F.A. : It’s the School of Oriental and African Studies, University of London. There, I studied critical approaches to law, TWAIL (Third World Approaches to International Law), colonialism, and imperialism. I focused on the Israeli-Palestinian conflict and realised it was fundamentally about law and denied rights, not just politics or activism. This was a turning point for me. I continued my work with the United Nations, where I had already spent two years before my master’s, and remained dedicated to human rights. I had a persistent desire to understand and address the Palestinian issue using legal tools. Then, from 2014 to 2019, I worked in Palestine as a legal adviser for UNRWA. Those years made me feel completely useless in Palestine.
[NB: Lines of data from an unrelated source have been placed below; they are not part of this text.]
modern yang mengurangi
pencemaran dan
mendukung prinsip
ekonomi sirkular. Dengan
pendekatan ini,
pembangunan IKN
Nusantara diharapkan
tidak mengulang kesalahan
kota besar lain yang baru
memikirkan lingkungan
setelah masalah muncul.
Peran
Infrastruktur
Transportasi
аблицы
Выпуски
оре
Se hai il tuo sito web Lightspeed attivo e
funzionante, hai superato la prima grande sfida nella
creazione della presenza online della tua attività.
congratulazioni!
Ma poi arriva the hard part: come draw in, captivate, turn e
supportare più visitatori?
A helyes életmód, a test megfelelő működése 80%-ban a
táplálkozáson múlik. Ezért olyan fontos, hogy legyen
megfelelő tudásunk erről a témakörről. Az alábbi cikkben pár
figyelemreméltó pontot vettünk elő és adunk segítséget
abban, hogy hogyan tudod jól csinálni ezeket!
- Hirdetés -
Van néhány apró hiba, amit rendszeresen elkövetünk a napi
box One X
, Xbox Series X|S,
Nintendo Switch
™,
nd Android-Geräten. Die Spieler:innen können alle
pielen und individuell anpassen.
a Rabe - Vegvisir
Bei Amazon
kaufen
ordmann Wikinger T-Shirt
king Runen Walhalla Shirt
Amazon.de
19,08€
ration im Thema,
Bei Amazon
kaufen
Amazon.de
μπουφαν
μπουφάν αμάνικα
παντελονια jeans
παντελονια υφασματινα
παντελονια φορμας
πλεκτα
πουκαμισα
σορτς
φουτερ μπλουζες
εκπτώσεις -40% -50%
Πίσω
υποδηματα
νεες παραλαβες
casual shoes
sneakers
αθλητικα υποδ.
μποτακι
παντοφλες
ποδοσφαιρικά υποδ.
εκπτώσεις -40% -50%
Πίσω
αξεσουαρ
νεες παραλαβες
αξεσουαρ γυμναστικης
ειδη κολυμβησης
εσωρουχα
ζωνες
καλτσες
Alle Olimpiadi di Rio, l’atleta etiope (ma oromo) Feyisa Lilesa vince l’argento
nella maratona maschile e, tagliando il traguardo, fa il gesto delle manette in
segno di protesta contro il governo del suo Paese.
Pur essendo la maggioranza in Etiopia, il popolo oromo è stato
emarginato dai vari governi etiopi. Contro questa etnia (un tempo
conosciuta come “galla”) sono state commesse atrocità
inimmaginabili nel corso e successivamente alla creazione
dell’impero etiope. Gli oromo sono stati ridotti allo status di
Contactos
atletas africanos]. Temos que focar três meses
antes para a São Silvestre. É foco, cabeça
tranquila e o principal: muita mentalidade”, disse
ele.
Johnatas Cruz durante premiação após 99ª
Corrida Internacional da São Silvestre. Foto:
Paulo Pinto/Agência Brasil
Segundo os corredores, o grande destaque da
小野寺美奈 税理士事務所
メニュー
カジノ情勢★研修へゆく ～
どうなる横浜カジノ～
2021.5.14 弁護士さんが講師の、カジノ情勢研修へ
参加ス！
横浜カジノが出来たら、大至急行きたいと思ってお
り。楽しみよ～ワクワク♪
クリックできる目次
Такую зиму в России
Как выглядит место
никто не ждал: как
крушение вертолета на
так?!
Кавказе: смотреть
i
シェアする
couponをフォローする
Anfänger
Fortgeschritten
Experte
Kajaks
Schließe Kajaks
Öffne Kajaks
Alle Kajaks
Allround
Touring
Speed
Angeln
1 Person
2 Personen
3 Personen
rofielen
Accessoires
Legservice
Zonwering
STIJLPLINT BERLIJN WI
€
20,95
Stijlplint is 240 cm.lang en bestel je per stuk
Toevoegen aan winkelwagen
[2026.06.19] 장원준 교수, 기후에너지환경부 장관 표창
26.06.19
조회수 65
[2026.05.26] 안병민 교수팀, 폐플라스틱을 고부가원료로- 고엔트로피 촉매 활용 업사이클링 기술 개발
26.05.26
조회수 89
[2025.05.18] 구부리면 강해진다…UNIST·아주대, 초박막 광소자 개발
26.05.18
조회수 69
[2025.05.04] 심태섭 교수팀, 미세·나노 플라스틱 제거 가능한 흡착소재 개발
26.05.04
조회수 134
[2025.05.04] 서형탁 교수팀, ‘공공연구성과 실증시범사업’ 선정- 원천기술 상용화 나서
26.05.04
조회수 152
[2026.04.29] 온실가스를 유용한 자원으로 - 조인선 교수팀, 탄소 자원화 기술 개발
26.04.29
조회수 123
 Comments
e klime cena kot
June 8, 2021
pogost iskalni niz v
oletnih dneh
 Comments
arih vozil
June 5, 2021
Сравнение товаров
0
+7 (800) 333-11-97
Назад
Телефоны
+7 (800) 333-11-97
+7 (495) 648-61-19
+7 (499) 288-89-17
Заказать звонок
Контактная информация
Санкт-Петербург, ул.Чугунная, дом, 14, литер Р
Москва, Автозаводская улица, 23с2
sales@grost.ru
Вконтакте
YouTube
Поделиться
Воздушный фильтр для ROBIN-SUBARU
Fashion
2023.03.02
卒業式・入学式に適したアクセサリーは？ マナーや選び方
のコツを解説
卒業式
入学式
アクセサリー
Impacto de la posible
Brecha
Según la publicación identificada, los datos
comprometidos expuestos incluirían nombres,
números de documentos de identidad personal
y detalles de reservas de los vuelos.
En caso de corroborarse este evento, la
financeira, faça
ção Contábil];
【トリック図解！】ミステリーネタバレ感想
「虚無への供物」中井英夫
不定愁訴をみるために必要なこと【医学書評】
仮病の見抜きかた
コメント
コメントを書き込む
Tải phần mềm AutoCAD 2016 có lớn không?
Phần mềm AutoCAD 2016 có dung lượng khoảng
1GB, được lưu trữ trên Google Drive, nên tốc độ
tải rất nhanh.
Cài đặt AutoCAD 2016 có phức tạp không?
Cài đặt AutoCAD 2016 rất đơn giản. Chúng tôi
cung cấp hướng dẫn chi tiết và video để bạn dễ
I could have used my skills elsewhere, but I didn’t want to. I left Palestine completely traumatised. I wasn’t ready… I didn’t have the immunity to tolerate that system of institutionalised, multifaceted injustice.
M.F. : And then what happened?
F.A. : After that, mMy colleague Lek Tachenberg, with whom I later co-authored a book on Palestinian refugees in international law, had been urging me since 2012: “Why don’t you want to write a new book on Palestinian refugees with me?” I kept telling him, “No, because right now I have such a strong aversion to that system and the United Nations that I just can’t do it.” He insisted so much that finally, after two years, I agreed. This brought about a journey of intense studying, leading to a deep and comprehensive understanding of the subject from legal, political, and historical perspectives, adding to what I already knew.
Since then, I have worked with a Jordanian non-governmental organisation to create the “Question of Palestine” program. We established a centre in the Middle East dedicated to discussions about Palestine, known as the Global Network on the Question of Palestine. This initiative has now become an active movement involving people and intellectuals from various walks of life. This is what I was doing when I was invited to apply for the role of Special Rapporteur, and the rest is history.
M.F. : If we were to envision a future scenario of peace, what do you think it would look like?
F.A. : The key point is to end the apartheid system, that idea of supremacism that supports Israel. Some people cannot imagine Israel, the existence of Israel, except as a falsely democratic state, a democratic state only for Jews, because Palestinians are second-class citizens. So, I think it is essential to eradicate this, and it will take a long time.
M.F. : What kind of Palestinian leadership do you imagine?
F.A. : There is no Palestinian leadership because it has been undermined. The violation of the right to self-determination manifested itself primarily in this way by stifling political processes, conditioning them, hindering them, and restraining them. Everything must be rebuilt, but there is a significant movement, especially among young people and highly committed intellectuals. They demand unity of the people, unity of the land, unity in resistance. And it is not armed resistance; it is resistance for rights. This is something that needs to be understood in the West. We must also stop giving value to words according to our own categories. We need to listen, really listen, to what words this subjugated group of people are speaking. Clearly, I will never support violence against anyone. However, the law recognises the right to self-determination as the right of every person to exist freely, politically, economically, and culturally. This must also be allowed for the Palestinians. The form of the state, whether one, two, or ten states, does not matter; what matters is that they are as free as the Israelis are.